Donne alawite nel mirino in Siria: 62 rapimenti e 9 morti nei sobborghi di Damasco. ONG denunciano il massacro in corso e chiedono un intervento urgente

Un dramma silenzioso avviene quotidianamente nelle province costiere della Siria, dove 62 donne alawite sono state rapite da marzo 2024 da milizie sunnite legate al nuovo governo di Damasco, secondo i dati diffusi dal Comitato per i diritti umani con sede a Ginevra: le ONG descrivono una strategia orchestrata per colpire la minoranza alawita (storicamente vicina all’ex regime di Assad) attraverso sequestri, esecuzioni sommarie e intimidazioni.

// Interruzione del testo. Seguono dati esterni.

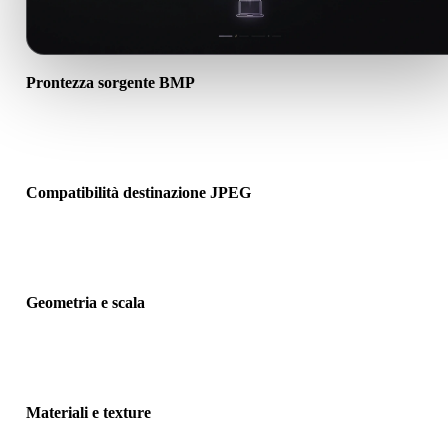
Prontezza sorgente BMP
Verifica che il file BMP si apra correttamente e includa materiali, te
o dati binari associati richiesti.
Compatibilità destinazione JPEG
Conferma che JPEG sia accettato dall’app, motore, slicer, visualizza
AR o pipeline di destinazione.
Geometria e scala
Visualizza il risultato per controllare scala, orientamento, visibilità
mesh, normali e numero previsto di oggetti.
Materiali e texture
Alcune conversioni semplificano materiali o riferimenti texture este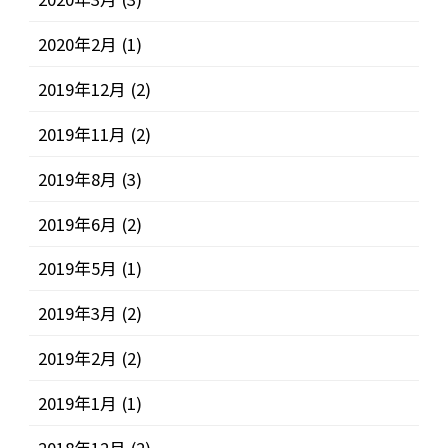
2020年2月
(1)
2019年12月
(2)
2019年11月
(2)
2019年8月
(3)
2019年6月
(2)
2019年5月
(1)
2019年3月
(2)
2019年2月
(2)
2019年1月
(1)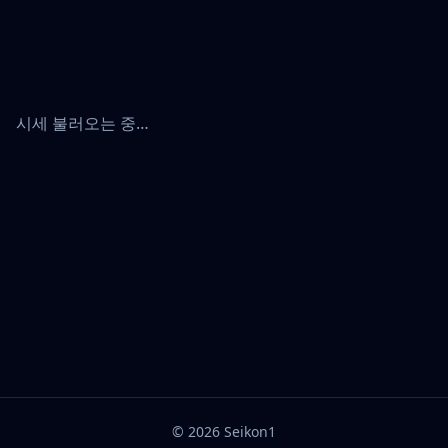
시세 불러오는 중…
©
2026
Seikon1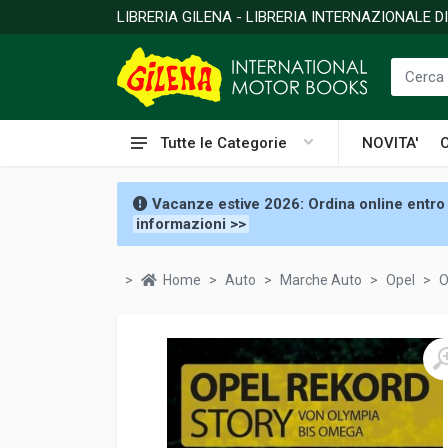
LIBRERIA GILENA - LIBRERIA INTERNAZIONALE 
Tutte le Categorie
NOVITA'
Vacanze estive 2026: Ordina online entro 
informazioni >>
Home
Auto
Marche Auto
Opel
O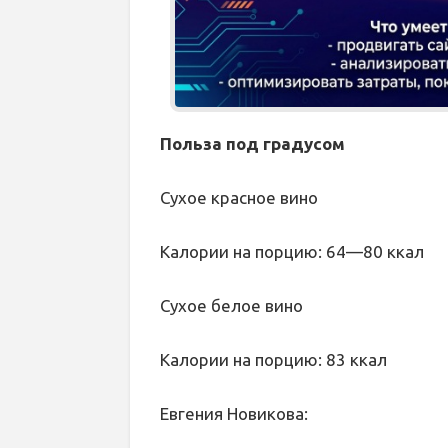
Польза под градусом
Сухое красное вино
Калории на порцию: 64—80 ккал
Сухое белое вино
Калории на порцию: 83 ккал
Евгения Новикова: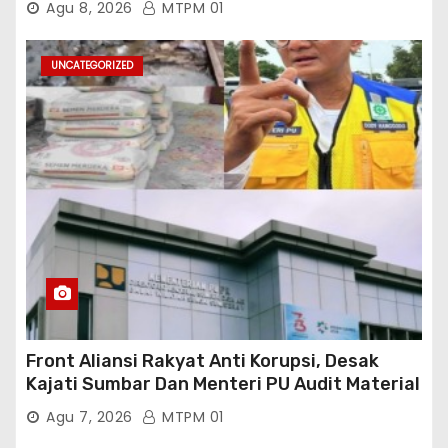
Agu 8, 2026
MTPM 01
UNCATEGORIZED
Front Aliansi Rakyat Anti Korupsi, Desak
Kajati Sumbar Dan Menteri PU Audit Material
PT. Brantas Abipraya Kontrak No :
Agu 7, 2026
MTPM 01
06.Nopember 2025 s.d 31 Maret 2026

Solo ai primi di marzo, fonti concordanti stimano circa 1.500 civili uccisi, tra cui donne alawite e bambini, in operazioni attribuite a gruppi armati filo-governativi e al contempo, gli scontri a Jaramana – sobborgo di Damasco controllato da miliziani drusi – hanno provocato 9 morti in poche ore, nonostante le autorità siriane neghino il coinvolgimento delle forze ufficiali.

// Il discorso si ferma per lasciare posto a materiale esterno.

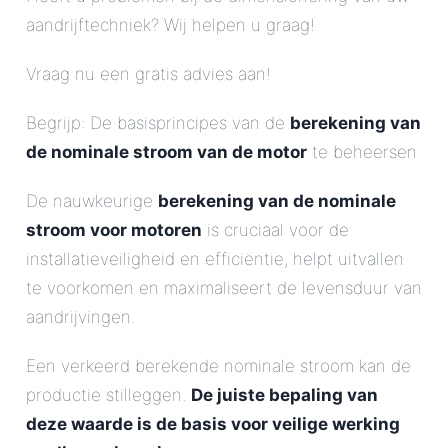
aandrijftechniek? Wij helpen u graag!
Vraag nu een gratis advies aan!
Begrijp: De basisprincipes van de
berekening van
de nominale stroom van de motor
te beheersen
De nauwkeurige
berekening van de nominale
stroom voor motoren
is cruciaal voor de
installatieveiligheid en efficiëntie, helpt uitvallen
te voorkomen en maximaliseert de levensduur van
aandrijvingen.
Een verkeerd berekende nominale stroom kan de
productie stilleggen.
De juiste bepaling van
deze waarde is de basis voor veilige werking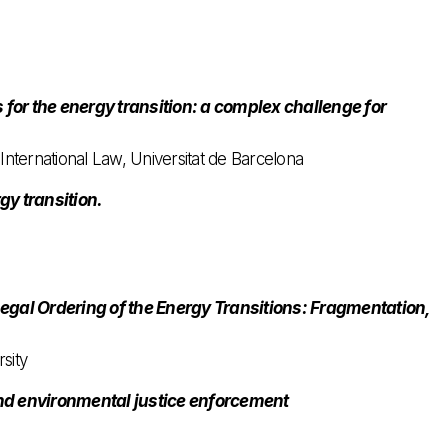
s for the energy transition: a complex challenge for
International Law, Universitat de Barcelona
gy transition.
egal Ordering of the Energy Transitions: Fragmentation,
sity
d environmental justice enforcement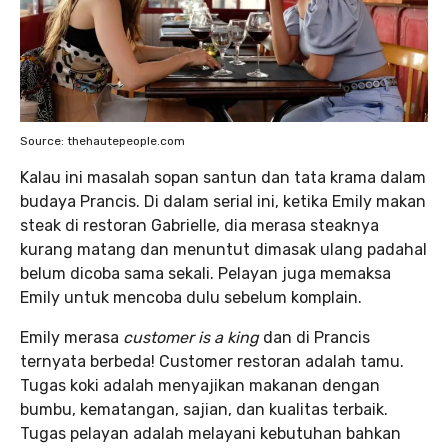
Source: thehautepeople.com
Kalau ini masalah sopan santun dan tata krama dalam
budaya Prancis. Di dalam serial ini, ketika Emily makan
steak di restoran Gabrielle, dia merasa steaknya
kurang matang dan menuntut dimasak ulang padahal
belum dicoba sama sekali. Pelayan juga memaksa
Emily untuk mencoba dulu sebelum komplain.
Emily merasa
customer is a king
dan di Prancis
ternyata berbeda! Customer restoran adalah tamu.
Tugas koki adalah menyajikan makanan dengan
bumbu, kematangan, sajian, dan kualitas terbaik.
Tugas pelayan adalah melayani kebutuhan bahkan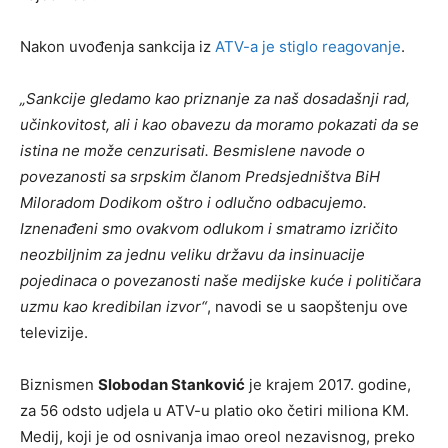
Nakon uvođenja sankcija iz
ATV-a je stiglo reagovanje
.
„Sankcije gledamo kao priznanje za naš dosadašnji rad,
učinkovitost, ali i kao obavezu da moramo pokazati da se
istina ne može cenzurisati. Besmislene navode o
povezanosti sa srpskim članom Predsjedništva BiH
Miloradom Dodikom oštro i odlučno odbacujemo.
Iznenađeni smo ovakvom odlukom i smatramo izričito
neozbiljnim za jednu veliku državu da insinuacije
pojedinaca o povezanosti naše medijske kuće i političara
uzmu kao kredibilan izvor“
, navodi se u saopštenju ove
televizije.
Biznismen
Slobodan Stanković
je krajem 2017. godine,
za 56 odsto udjela u ATV-u platio oko četiri miliona KM.
Medij, koji je od osnivanja imao oreol nezavisnog, preko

Le regioni di Latakia e Tartus – a maggioranza alawita – sono diventate teatri di una crisi umanitaria in cui i rapimenti fungono da strumento di controllo territoriale: le vittime (spesso prelevate ai posti di blocco) vengono utilizzate come merce di scambio per estorcere riscatti o come moneta politica per indebolire le comunità rivali. Le ONG ribadiscono come questi atti non siano episodi isolati, ma tasselli di un disegno più ampio volto a svuotare intere aree della presenza delle donne alawite, in quello che definiscono un tentativo di “pulizia etnica organizzata”.

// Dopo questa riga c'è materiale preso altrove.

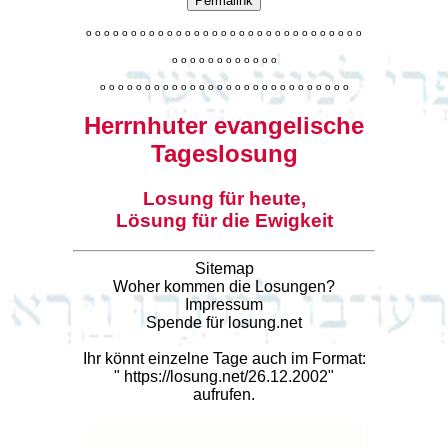
Permalink
o
o
o
o
o
o
o
o
o
o
o
o
o
o
o
o
o
o
o
o
o
o
o
o
o
o
o
o
o
o
o
o
o
o
o
o
o
o
o
o
o
o
o
o
o
o
o
o
o
o
o
o
o
o
o
o
o
o
o
o
o
o
o
o
o
o
o
o
o
o
o
Herrnhuter evangelische
Tageslosung
Losung für heute,
Lösung für die Ewigkeit
Sitemap
Woher kommen die Losungen?
Impressum
Spende für losung.net
Ihr könnt einzelne Tage auch im Format:
"
https://losung.net/26.12.2002
"
aufrufen.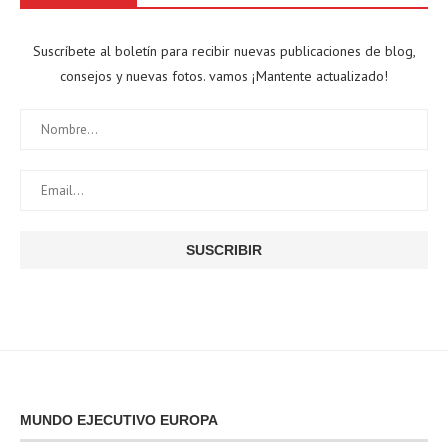
Suscríbete al boletín para recibir nuevas publicaciones de blog,
consejos y nuevas fotos. vamos ¡Mantente actualizado!
MUNDO EJECUTIVO EUROPA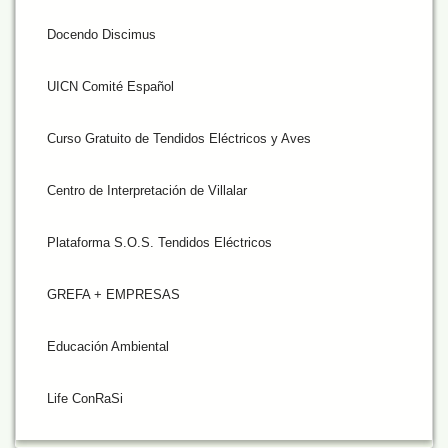
Docendo Discimus
UICN Comité Español
Curso Gratuito de Tendidos Eléctricos y Aves
Centro de Interpretación de Villalar
Plataforma S.O.S. Tendidos Eléctricos
GREFA + EMPRESAS
Educación Ambiental
Life ConRaSi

Donne alawite e strategia del terrore: “E’ necessario intervenire al più presto”

“Senza una pressione internazionale, queste violenze diventeranno irreversibili” avvertono i rappresentanti del Comitato per i diritti umani, ponendo al centro il ruolo delle organizzazioni non governative nel raccogliere prove e rompere l’omertà: attraverso reti di attivisti locali e ricercatori sul campo, le ONG hanno difatti mappato centinaia di casi, incrociando testimonianze e documentando l’escalation di violenze che dal 2023 sta ridisegnando gli equilibri demografici della Siria. Il rapporto di Ginevra, basato su oltre 200 interviste a sopravvissuti e familiari delle vittime alawite, rivela una trama ricorrente: i rapimenti delle donne alawite avvengono in concomitanza con operazioni militari mirate, spesso precedute da minacce anonime alle comunità.

Mentre il governo siriano continua a negare ogni collegamento con le milizie, definendo gli autori “elementi fuori controllo” le ONG chiedono un intervento urgente della comunità internazionale: “La protezione dei civili non può attendere”  insistono, sostenendo che ogni ritardo significhi inesorabilmente più morti e più desaparecidos. Intanto, a Damasco, le famiglie delle vittime delle donne alawite lanciano appelli disperati attraverso canali informali, consapevoli che senza l’attenzione dei media globali le loro voci rischiano di perdersi nel silenzio; con il conflitto siriano entrato in una nuova fase di instabilità, la battaglia per i diritti umani si gioca anche sulla capacità di trasformare le denunce in azioni concrete, prima che il bilancio di sangue diventi insostenibile.